Q2: How much VRAM is approximately needed to fully fine-tune a 7B model?
Approximately 112GB or more. This includes model parameters (28GB) + optimizer states (56GB) + gradients (28GB).
Q3: What are the three key innovations of QLoRA?
- 4-bit NormalFloat (NF4) quantization, 2) Double Quantization (quantizing the quantization constants), 3) Paged Optimizers (automatic GPU to CPU paging)
Q4: What is the role of the lora_alpha parameter in LoRA?
It is the scaling factor for LoRA updates. The actual scale is calculated as alpha/r, and it is typically set to 2x the rank (e.g., alpha=32 when r=16).
Q5: Why is NF4 quantization used in QLoRA better than standard INT4?
Since neural network weights approximately follow a normal distribution, NF4 quantization, which is optimized for normal distributions, incurs less information loss than INT4, which assumes a uniform distribution.

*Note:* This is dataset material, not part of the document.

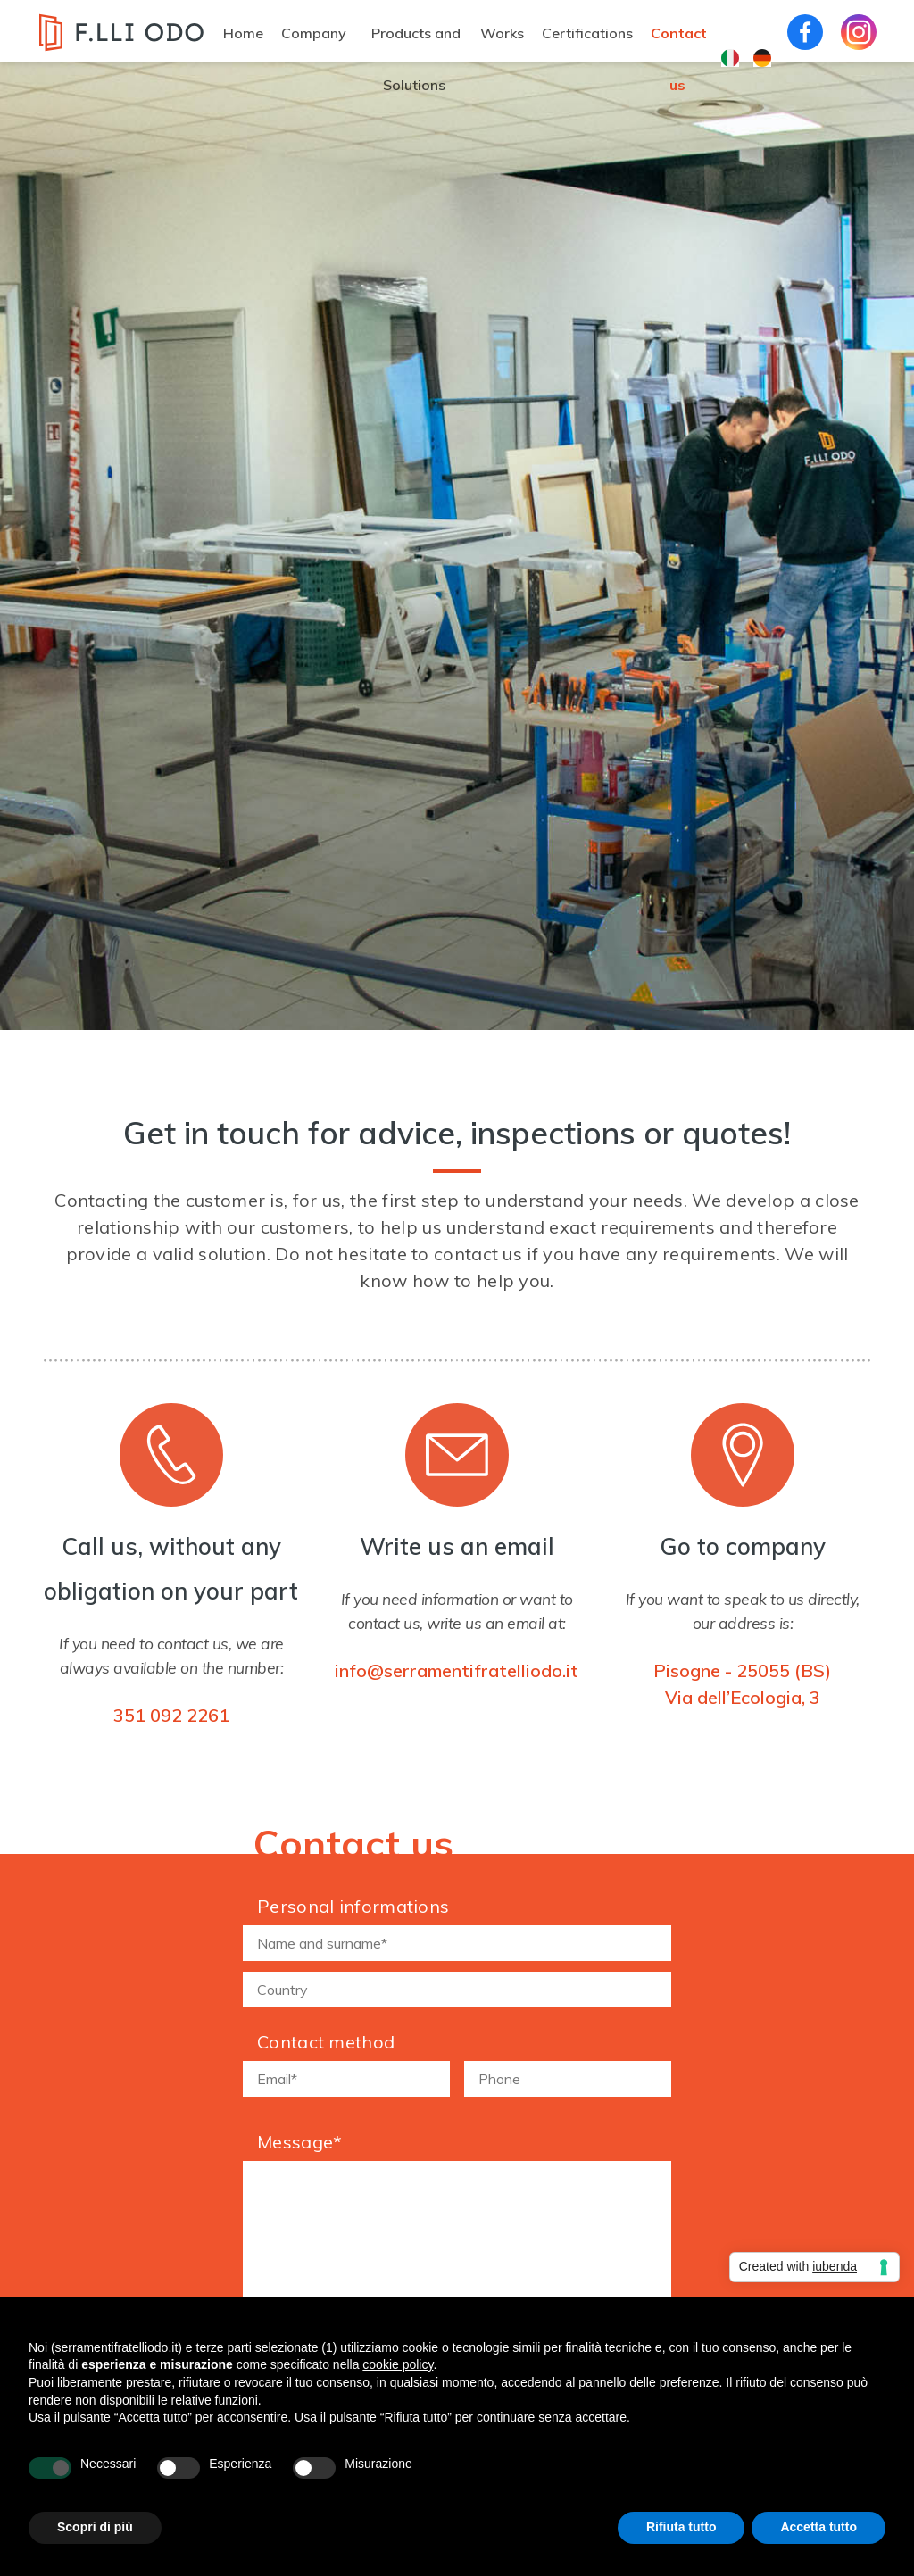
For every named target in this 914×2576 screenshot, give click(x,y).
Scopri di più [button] (95, 2527)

Q6: Why would you merge a LoRA adapter with the base model?
To eliminate additional computational overhead during inference. Once merged, the model has the same structure as the original, resulting in faster inference compared to keeping the adapter separate.
Q7: What is the effect of gradient_checkpointing=True?
It avoids storing intermediate activations from the forward pass in memory, recomputing them during the backward pass instead. This saves VRAM but increases training time by approximately 20-30%.
Q8: How does the choice of target_modules affect performance in LoRA?
Applying LoRA to more modules improves performance but increases VRAM usage and training time. Applying it only to q_proj and v_proj in the attention layer is the minimal configuration, while including the MLP layers yields maximum performance.